PROVIDED DATA below:

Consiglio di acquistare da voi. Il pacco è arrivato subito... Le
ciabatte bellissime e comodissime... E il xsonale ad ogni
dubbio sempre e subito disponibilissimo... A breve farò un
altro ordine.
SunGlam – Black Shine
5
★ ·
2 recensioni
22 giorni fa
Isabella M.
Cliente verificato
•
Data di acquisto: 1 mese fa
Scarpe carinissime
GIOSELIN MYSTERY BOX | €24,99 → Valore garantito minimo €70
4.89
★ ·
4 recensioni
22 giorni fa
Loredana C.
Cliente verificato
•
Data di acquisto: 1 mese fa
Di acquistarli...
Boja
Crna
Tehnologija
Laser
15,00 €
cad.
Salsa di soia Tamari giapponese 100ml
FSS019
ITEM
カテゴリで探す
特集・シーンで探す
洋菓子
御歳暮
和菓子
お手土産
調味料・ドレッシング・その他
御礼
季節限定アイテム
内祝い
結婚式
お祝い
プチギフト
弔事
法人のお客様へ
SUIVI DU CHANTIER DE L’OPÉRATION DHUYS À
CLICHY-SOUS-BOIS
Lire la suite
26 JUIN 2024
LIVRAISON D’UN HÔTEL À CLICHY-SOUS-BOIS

End of PROVIDED DATA.
PROVIDED DATA below:

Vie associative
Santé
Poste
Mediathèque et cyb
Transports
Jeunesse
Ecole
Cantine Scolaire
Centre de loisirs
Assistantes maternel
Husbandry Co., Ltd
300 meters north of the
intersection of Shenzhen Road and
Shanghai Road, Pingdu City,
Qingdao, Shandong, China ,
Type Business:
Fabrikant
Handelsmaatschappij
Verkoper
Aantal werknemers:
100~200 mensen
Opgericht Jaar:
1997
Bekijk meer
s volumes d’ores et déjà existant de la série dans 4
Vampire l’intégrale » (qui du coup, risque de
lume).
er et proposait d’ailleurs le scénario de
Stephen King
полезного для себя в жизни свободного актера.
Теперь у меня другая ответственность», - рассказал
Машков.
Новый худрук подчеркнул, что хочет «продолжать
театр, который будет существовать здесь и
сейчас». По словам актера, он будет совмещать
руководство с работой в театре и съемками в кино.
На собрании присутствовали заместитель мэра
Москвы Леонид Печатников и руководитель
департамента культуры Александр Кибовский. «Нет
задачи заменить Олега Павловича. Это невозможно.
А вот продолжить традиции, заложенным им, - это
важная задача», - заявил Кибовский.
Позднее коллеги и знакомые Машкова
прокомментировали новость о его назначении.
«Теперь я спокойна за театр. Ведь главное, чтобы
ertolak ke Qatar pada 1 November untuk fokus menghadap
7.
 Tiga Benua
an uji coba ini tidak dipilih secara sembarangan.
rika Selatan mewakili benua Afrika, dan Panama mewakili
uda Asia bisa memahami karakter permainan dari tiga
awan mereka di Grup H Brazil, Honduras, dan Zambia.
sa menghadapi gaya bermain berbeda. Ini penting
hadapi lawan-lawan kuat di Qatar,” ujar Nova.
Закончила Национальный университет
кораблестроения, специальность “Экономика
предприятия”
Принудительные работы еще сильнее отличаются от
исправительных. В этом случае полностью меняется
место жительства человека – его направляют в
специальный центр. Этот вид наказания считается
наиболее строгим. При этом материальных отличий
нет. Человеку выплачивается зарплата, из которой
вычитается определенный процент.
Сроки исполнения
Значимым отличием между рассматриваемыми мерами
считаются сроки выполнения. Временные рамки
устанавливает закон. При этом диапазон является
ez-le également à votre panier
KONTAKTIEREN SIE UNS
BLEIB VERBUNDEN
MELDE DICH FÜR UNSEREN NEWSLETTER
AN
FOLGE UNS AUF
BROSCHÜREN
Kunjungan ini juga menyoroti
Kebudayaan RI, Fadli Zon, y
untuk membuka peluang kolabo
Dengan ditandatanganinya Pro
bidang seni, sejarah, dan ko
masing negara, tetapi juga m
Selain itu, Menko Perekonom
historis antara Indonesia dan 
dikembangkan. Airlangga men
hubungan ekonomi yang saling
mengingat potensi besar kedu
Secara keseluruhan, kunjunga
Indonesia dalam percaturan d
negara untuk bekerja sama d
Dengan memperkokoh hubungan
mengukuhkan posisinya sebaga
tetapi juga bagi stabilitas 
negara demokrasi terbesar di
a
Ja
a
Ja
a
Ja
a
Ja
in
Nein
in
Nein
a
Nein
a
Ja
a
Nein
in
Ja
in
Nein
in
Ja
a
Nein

End of PROVIDED DATA.
PROVIDED DATA below:

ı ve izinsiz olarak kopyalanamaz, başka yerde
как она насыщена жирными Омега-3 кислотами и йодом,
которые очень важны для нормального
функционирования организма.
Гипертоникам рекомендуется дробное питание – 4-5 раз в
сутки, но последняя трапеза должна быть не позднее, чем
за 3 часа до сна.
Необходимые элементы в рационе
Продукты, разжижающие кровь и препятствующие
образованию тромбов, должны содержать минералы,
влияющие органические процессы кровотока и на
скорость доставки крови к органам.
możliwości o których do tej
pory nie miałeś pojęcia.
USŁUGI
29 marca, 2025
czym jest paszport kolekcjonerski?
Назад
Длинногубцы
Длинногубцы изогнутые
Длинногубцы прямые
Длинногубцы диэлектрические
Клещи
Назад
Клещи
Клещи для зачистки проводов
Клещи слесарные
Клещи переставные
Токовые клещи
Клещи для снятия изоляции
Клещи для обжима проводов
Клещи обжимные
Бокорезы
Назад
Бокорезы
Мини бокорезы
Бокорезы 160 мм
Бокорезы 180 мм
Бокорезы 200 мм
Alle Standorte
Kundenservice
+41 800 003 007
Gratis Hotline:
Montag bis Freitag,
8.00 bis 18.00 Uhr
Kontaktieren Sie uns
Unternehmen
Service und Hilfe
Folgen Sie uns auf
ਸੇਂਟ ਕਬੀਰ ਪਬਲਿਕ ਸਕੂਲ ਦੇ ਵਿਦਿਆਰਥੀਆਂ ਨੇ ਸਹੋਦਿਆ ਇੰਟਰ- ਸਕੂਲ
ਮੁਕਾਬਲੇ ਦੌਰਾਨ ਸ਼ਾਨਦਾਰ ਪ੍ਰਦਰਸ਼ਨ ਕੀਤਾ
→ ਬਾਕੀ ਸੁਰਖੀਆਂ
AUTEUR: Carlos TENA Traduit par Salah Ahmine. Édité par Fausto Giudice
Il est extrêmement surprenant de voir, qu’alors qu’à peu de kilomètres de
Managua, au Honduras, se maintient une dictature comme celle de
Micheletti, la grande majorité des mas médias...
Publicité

End of PROVIDED DATA.

GOAL OF THE EXERCISE - Lines above with the string "tetapi" need to be found and copied.

RESULT OF THIS TASK -
masing negara, tetapi juga m
tetapi juga bagi stabilitas 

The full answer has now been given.